TK/BC Labels Initiative

The Traditional Knowledge & BioCultural Labels Initiative

The TK and BC Labels were developed by Dr. Jane Anderson and Māui Hudson, who recently presented a Divseek webinar in July 2021.

To register for the Local Contexts Hub, click here.

 
What is Local Contexts (localcontexts.org)?

Local Contexts is a web-based platform that supports Indigenous communities in managing intellectual and cultural property rights in cultural heritage, environmental data and genetic resources within digital environments. Local Contexts recognizes the inherent sovereignty that Indigenous communities have over knowledge and data that comes from their lands, territories and waters.

 
What are Traditional Knowledge (TK) Labels? 

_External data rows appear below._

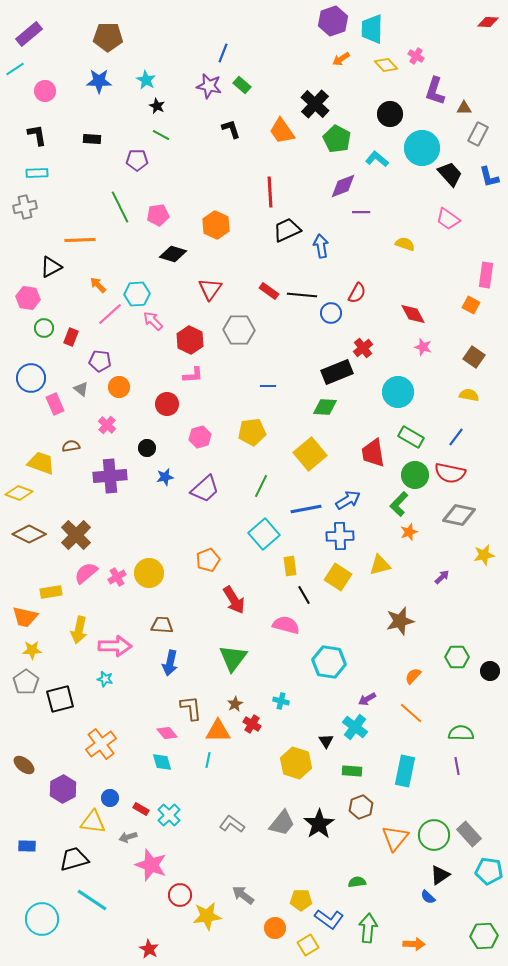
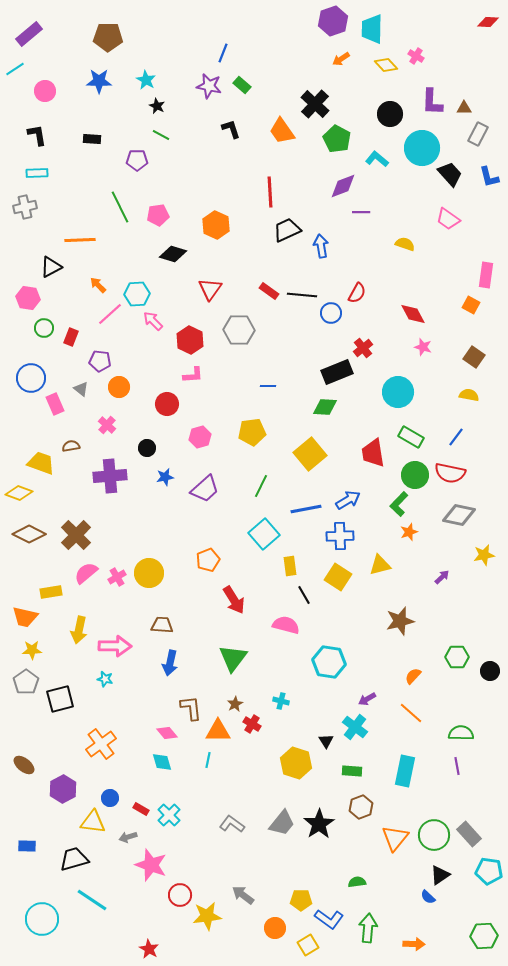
purple L-shape at (435, 91): moved 3 px left, 11 px down; rotated 16 degrees counterclockwise
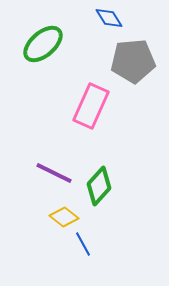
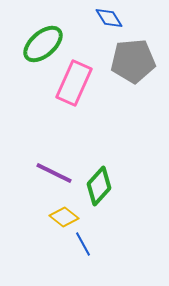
pink rectangle: moved 17 px left, 23 px up
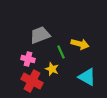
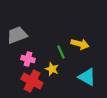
gray trapezoid: moved 23 px left
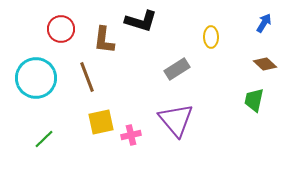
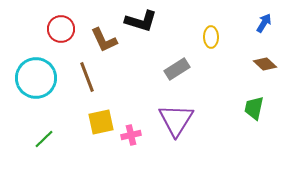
brown L-shape: rotated 32 degrees counterclockwise
green trapezoid: moved 8 px down
purple triangle: rotated 12 degrees clockwise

The TK Labels are digital markers that establish proper attribution, access, and use rights for traditional knowledge. The TK Labels are designed to be customized by Indigenous communities to reflect ongoing relationships and authority including proper use, guidelines for action or responsible stewardship and re-use of traditional knowledge.

 
What are Biocultural (BC) Labels?

The BC Labels are digital markers that focus on accurate provenance, transparency and integrity in research engagements around Indigenous data. The BC Labels help Indigenous communities define community expectations and consent about appropriate use of collections and data. They connect data to people and environments over time.

 

What are TK and BC Notices ?

Notices are specific tools for institutions and researchers which support the recognition of Indigenous interests in collections and data.  There are four Notices: the TK (Traditional Knowledge) Notice and the BC (Biocultural) Notice align to the TK and BC Labels.  There are two CI (Cultural Institution) Notices; the Attribution Incomplete Notice and the Open to Collaboration Notice. The latter may be of immediate interest to Plant Genetic Resource managers and users.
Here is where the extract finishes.